● **What you are asked to do**
Your whole reply should be the lines from the one that contains "强化合规意识，有效规避经营法律风险。" through the last line of the listing, copied exactly.

● **Source data**

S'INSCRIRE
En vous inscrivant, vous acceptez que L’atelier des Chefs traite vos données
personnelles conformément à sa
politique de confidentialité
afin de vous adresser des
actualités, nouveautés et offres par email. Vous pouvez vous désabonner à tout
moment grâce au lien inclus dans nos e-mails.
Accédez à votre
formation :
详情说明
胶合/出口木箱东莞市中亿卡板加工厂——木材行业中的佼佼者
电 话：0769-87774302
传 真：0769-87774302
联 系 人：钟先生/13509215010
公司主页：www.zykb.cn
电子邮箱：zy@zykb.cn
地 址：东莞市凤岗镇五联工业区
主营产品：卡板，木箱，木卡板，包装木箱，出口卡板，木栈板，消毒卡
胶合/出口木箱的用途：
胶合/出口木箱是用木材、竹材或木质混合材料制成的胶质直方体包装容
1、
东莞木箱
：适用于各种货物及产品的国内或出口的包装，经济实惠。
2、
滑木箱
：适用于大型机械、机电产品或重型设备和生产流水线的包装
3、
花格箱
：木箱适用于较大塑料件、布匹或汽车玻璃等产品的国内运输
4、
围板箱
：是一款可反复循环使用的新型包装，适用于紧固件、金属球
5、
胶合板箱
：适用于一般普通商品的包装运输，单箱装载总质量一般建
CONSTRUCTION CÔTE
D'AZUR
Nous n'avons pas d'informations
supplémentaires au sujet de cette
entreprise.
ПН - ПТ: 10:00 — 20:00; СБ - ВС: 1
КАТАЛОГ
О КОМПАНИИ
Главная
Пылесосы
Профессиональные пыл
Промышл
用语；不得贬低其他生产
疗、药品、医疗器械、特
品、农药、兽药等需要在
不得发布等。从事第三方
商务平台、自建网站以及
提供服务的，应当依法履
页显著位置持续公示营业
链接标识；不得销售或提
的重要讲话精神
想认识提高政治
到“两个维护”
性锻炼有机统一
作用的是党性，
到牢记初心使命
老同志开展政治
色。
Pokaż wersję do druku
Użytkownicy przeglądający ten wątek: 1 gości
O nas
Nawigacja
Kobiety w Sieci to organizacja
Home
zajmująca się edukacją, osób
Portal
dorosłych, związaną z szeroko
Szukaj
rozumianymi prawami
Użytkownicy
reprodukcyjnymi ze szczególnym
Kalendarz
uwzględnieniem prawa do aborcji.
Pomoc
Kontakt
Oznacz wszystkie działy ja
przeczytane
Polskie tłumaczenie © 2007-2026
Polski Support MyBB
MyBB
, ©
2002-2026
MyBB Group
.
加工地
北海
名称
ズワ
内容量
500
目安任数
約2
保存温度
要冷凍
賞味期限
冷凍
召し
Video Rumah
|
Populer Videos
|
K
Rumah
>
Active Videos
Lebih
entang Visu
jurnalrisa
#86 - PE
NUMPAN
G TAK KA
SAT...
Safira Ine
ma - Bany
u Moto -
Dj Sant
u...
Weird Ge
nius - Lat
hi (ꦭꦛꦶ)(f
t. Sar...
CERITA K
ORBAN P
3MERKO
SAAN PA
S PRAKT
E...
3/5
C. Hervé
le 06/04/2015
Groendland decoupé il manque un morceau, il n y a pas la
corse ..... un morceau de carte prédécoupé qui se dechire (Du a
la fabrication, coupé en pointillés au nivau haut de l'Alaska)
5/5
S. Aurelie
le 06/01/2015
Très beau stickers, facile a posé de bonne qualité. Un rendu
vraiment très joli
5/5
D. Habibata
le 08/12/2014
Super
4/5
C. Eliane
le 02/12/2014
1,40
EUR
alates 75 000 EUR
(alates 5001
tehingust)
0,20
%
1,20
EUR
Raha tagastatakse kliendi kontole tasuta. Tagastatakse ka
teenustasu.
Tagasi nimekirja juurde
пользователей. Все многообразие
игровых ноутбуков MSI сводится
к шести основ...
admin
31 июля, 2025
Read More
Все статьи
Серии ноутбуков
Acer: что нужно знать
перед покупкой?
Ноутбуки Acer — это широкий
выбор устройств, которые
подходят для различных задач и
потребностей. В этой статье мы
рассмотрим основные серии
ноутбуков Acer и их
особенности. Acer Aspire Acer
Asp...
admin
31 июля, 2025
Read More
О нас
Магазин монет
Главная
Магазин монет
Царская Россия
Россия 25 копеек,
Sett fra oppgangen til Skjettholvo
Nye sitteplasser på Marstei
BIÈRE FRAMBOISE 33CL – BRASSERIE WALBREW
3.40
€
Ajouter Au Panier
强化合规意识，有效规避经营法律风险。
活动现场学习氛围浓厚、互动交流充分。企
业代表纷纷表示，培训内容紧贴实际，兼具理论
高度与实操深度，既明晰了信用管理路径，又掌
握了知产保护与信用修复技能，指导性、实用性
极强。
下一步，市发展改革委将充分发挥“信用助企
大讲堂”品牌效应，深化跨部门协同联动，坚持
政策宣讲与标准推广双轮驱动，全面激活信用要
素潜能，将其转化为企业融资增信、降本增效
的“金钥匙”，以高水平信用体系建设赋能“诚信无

● **Reply to the exercise**
强化合规意识，有效规避经营法律风险。
活动现场学习氛围浓厚、互动交流充分。企
业代表纷纷表示，培训内容紧贴实际，兼具理论
高度与实操深度，既明晰了信用管理路径，又掌
握了知产保护与信用修复技能，指导性、实用性
极强。
下一步，市发展改革委将充分发挥“信用助企
大讲堂”品牌效应，深化跨部门协同联动，坚持
政策宣讲与标准推广双轮驱动，全面激活信用要
素潜能，将其转化为企业融资增信、降本增效
的“金钥匙”，以高水平信用体系建设赋能“诚信无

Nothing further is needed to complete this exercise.